What you should do
Report each line of the entries below that has the word "Supply" in it.

[Extracted records]

[Start of Attachment]

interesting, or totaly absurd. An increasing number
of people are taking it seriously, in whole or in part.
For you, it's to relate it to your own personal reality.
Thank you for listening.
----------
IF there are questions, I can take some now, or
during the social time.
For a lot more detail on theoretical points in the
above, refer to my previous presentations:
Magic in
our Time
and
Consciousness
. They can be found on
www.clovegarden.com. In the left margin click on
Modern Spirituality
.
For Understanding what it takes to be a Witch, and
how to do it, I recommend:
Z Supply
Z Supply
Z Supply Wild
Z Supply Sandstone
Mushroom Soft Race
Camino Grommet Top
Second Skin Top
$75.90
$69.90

[End of Attachment]
[Start of Attachment]

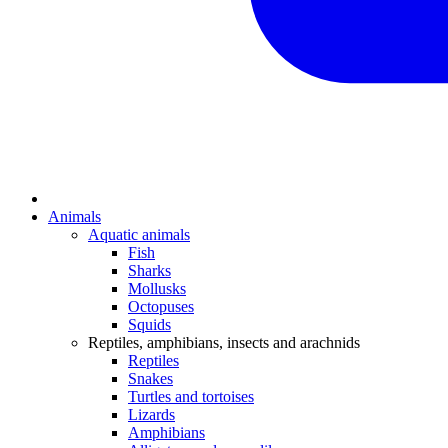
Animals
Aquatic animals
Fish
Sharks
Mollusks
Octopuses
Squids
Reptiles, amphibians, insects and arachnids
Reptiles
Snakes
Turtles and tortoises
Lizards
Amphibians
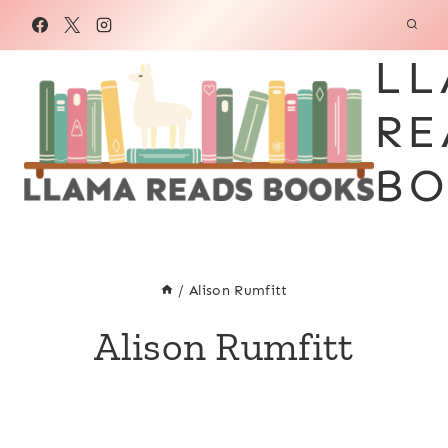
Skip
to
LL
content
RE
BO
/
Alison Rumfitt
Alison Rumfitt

[End of Attachment]

Response to this exercise
Z Supply
Z Supply
Z Supply Wild
Z Supply Sandstone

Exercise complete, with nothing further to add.